:: Required action ::
The entries below contain pictures. Write out only the lines from the line with "des inconvénients. Les orthèses dorsales les" up to and including the line with "care guvernează toate cele trei etape", exactly, without them.

:: Data supplied ::
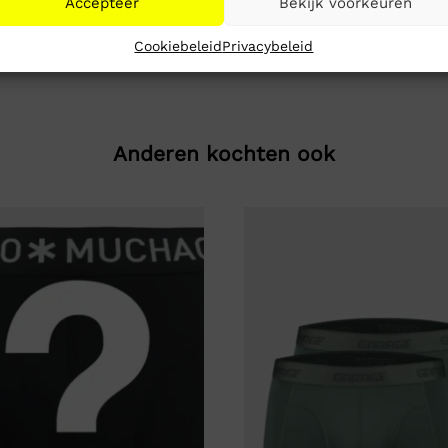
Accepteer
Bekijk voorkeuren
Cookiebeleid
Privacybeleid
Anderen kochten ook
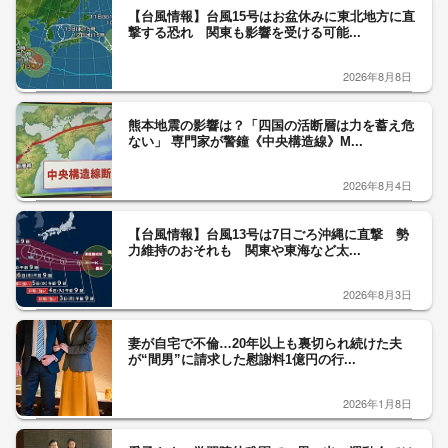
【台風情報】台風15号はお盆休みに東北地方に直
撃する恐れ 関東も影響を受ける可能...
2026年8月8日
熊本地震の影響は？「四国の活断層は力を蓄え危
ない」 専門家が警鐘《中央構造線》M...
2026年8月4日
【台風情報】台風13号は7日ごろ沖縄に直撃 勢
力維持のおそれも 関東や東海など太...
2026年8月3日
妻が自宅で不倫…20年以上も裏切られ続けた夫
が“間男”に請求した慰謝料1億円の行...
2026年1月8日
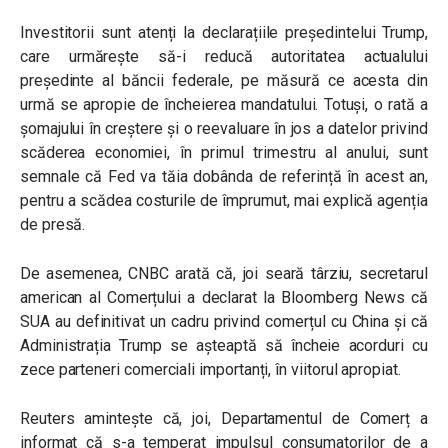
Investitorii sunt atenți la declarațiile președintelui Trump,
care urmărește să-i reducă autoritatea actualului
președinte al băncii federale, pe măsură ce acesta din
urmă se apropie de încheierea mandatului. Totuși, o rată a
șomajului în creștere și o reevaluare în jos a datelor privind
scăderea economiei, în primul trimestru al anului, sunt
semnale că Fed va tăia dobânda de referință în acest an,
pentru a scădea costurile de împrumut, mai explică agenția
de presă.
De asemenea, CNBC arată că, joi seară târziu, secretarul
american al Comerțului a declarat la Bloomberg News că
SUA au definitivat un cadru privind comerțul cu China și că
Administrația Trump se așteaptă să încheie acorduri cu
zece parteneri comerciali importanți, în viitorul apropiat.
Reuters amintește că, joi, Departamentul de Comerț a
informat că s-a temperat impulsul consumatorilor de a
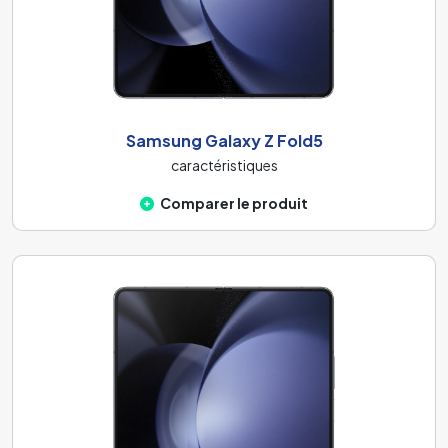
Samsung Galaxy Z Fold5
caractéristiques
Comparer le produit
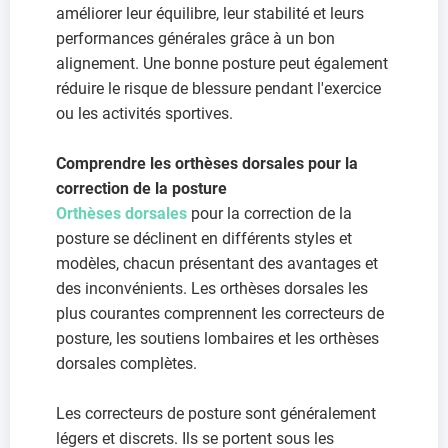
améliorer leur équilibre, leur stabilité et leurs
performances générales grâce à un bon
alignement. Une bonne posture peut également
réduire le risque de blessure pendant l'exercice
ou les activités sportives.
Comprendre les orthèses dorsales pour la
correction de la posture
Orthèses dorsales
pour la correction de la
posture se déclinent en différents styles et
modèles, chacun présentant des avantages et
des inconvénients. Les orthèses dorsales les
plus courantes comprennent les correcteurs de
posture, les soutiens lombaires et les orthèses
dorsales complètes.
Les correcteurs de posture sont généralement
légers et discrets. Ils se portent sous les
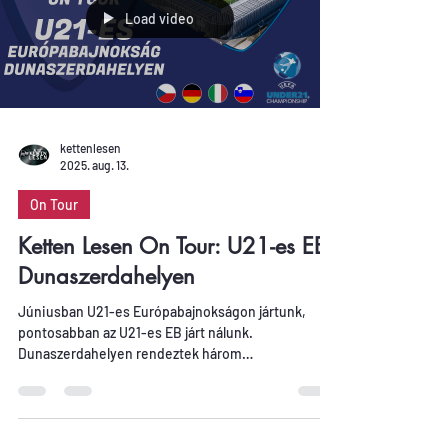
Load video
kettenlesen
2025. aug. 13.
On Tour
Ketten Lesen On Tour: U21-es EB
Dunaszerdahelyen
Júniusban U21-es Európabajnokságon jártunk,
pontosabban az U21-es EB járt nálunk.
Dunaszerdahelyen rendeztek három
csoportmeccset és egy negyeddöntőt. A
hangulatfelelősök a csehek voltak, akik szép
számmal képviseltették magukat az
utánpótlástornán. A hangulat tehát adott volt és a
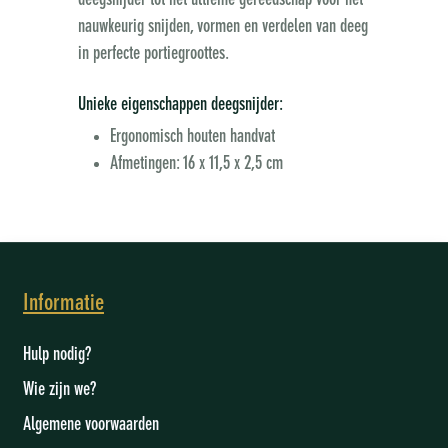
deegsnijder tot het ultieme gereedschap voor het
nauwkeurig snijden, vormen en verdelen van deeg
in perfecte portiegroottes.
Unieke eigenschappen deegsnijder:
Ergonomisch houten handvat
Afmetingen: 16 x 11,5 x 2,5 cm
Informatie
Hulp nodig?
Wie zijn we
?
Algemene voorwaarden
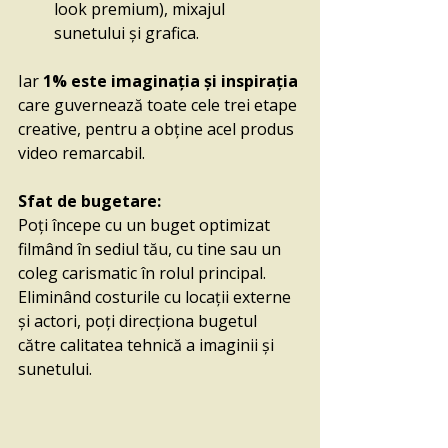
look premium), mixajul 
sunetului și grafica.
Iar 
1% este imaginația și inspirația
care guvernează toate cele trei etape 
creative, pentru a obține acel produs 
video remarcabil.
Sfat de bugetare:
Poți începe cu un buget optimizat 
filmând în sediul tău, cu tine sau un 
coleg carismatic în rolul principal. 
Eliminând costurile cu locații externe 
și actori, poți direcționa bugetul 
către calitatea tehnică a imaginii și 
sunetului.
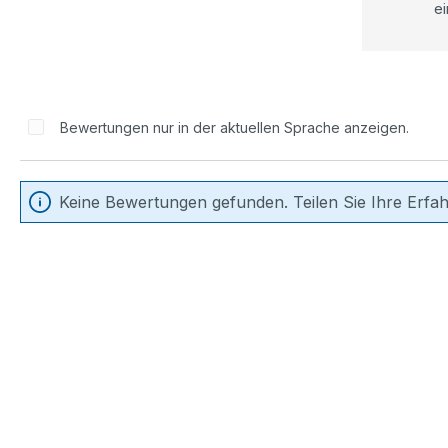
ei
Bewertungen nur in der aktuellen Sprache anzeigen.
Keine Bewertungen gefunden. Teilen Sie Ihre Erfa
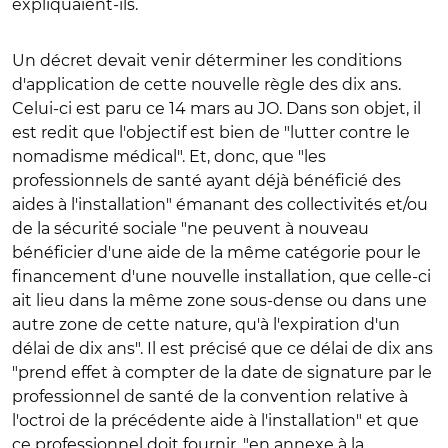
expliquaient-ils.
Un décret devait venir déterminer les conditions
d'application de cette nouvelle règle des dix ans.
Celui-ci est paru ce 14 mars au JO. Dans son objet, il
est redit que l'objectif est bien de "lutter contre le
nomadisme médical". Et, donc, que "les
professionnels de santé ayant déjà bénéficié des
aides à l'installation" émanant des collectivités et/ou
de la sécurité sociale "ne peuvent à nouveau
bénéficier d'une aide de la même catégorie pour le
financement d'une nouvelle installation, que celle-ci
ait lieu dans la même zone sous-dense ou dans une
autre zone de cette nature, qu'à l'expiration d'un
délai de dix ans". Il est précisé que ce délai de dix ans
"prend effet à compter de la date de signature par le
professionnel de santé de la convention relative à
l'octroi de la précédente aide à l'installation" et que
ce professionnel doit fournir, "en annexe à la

:: Exercise response ::
des inconvénients. Les orthèses dorsales les
plus courantes comprennent les correcteurs de
posture, les soutiens lombaires et les orthèses
dorsales complètes.
Les correcteurs de posture sont généralement
légers et discrets. Ils se portent sous les
Load video
kettenlesen
2025. aug. 13.
On Tour
Ketten Lesen On Tour: U21-es EB
Dunaszerdahelyen
Júniusban U21-es Európabajnokságon jártunk,
pontosabban az U21-es EB járt nálunk.
Dunaszerdahelyen rendeztek három
csoportmeccset és egy negyeddöntőt. A
hangulatfelelősök a csehek voltak, akik szép
számmal képviseltették magukat az
utánpótlástornán. A hangulat tehát adott volt és a
deegsnijder tot het ultieme gereedschap voor het
nauwkeurig snijden, vormen en verdelen van deeg
in perfecte portiegroottes.
Unieke eigenschappen deegsnijder:
Ergonomisch houten handvat
Afmetingen: 16 x 11,5 x 2,5 cm
Informatie
Hulp nodig?
Wie zijn we
?
Algemene voorwaarden
look premium), mixajul 
sunetului și grafica.
Iar 
1% este imaginația și inspirația
care guvernează toate cele trei etape 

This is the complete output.